**Your task:**
Across the listing below, how many lines hold "Predicas"? Reply with the number by itself.

::::::::

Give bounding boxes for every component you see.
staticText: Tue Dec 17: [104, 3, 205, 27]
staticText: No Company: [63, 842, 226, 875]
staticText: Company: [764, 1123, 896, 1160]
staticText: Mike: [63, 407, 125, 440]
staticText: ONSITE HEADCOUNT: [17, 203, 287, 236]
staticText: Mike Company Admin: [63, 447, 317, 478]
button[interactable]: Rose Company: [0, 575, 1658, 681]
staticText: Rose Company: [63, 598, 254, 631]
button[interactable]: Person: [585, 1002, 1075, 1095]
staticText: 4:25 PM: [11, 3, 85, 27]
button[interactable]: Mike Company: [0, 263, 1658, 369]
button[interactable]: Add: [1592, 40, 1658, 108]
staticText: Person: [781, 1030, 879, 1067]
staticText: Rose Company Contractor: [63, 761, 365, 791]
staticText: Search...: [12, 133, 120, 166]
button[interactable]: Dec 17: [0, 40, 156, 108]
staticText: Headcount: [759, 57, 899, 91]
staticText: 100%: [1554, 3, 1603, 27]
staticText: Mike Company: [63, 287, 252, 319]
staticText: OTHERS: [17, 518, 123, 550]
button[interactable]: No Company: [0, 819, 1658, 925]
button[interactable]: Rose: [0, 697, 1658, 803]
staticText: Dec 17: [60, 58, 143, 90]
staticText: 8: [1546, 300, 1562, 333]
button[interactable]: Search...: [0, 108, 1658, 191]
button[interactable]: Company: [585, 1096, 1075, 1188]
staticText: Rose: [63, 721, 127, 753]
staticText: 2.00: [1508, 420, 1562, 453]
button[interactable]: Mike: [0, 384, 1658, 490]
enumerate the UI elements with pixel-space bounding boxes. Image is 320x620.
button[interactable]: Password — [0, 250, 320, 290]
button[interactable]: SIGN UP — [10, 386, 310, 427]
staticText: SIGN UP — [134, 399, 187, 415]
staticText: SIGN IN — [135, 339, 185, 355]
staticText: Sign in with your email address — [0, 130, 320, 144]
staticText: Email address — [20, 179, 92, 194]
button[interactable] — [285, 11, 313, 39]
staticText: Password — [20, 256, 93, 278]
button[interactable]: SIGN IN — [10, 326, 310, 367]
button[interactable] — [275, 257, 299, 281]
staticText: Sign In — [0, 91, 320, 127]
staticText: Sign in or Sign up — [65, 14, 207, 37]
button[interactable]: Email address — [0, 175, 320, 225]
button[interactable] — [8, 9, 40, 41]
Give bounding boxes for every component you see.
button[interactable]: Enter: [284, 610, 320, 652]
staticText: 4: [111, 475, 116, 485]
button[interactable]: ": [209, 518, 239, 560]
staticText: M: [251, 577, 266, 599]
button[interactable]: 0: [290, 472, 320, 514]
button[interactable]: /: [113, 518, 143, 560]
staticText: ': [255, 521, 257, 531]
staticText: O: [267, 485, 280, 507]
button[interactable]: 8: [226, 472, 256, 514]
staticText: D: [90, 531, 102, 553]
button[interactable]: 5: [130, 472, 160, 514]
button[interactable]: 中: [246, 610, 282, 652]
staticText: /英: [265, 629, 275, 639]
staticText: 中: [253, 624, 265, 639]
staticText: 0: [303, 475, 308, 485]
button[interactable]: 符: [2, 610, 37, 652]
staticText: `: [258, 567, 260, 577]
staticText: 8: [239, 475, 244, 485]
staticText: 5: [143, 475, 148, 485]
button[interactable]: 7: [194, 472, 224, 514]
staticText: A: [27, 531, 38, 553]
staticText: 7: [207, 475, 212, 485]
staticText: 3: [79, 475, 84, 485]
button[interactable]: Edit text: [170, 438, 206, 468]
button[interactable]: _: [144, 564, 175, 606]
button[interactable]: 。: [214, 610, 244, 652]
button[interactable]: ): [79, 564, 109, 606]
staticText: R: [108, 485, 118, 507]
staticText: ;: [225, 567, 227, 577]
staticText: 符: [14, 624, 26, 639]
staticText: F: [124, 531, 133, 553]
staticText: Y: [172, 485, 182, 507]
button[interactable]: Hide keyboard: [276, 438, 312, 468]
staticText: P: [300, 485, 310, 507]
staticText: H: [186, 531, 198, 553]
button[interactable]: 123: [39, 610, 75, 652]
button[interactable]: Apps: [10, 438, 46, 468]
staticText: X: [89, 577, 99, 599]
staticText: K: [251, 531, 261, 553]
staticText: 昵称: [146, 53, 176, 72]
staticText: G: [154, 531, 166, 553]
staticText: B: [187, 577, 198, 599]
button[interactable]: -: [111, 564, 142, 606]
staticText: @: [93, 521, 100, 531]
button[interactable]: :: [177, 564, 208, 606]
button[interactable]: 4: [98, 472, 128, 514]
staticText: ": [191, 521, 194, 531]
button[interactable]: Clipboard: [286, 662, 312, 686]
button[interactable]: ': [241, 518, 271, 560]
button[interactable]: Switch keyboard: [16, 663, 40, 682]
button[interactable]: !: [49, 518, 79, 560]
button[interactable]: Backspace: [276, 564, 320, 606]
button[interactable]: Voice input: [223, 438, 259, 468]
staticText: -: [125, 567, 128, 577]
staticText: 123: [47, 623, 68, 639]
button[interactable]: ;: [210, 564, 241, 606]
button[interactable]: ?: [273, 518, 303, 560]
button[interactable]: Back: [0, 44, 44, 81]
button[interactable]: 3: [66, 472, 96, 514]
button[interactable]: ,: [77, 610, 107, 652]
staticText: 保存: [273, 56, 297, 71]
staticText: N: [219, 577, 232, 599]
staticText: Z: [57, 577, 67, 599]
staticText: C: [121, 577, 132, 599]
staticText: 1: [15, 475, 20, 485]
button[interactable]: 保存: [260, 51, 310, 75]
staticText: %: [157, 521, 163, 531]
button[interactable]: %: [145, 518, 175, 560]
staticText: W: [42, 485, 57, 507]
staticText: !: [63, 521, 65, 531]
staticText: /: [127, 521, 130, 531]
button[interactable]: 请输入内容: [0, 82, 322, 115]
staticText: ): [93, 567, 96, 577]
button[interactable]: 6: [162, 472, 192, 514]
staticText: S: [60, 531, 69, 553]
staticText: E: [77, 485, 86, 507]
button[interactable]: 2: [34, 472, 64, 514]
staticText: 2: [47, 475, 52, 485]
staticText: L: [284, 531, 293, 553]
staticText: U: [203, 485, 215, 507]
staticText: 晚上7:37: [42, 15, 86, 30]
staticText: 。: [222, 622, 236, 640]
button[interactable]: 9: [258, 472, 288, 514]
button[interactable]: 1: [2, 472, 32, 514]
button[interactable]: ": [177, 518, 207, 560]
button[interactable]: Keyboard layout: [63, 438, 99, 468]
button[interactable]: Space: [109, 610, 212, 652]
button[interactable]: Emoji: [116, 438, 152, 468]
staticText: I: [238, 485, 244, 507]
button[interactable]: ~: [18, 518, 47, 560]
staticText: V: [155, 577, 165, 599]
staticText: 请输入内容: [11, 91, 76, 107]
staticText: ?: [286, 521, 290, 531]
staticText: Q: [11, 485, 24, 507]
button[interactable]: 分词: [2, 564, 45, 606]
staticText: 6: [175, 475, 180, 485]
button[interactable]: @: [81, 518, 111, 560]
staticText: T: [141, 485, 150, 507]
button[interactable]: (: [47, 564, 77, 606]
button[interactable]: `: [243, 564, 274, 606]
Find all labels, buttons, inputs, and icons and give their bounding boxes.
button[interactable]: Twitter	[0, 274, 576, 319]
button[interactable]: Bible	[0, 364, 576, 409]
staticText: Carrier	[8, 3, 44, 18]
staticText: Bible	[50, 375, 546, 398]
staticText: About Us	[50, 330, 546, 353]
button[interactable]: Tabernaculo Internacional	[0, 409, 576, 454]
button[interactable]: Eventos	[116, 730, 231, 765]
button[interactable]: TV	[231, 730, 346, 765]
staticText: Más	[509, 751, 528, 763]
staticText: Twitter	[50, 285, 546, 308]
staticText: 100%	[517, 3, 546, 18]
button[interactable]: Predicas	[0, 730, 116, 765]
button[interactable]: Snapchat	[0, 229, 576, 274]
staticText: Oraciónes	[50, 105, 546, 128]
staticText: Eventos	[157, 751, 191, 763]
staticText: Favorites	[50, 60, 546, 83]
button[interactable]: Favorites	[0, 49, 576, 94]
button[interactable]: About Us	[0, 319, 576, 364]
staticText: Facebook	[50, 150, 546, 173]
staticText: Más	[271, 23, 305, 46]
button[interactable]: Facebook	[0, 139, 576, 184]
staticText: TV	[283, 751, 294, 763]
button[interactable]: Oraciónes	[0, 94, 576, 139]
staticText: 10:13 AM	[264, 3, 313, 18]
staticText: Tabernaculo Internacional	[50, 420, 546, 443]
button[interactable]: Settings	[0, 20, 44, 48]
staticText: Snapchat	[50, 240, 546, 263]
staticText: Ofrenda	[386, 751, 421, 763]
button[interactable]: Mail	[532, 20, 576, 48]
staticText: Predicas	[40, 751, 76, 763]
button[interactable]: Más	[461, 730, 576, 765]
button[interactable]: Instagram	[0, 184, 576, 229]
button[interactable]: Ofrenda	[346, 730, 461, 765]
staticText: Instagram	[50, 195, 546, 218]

::::::::

**Solution for this task:**
2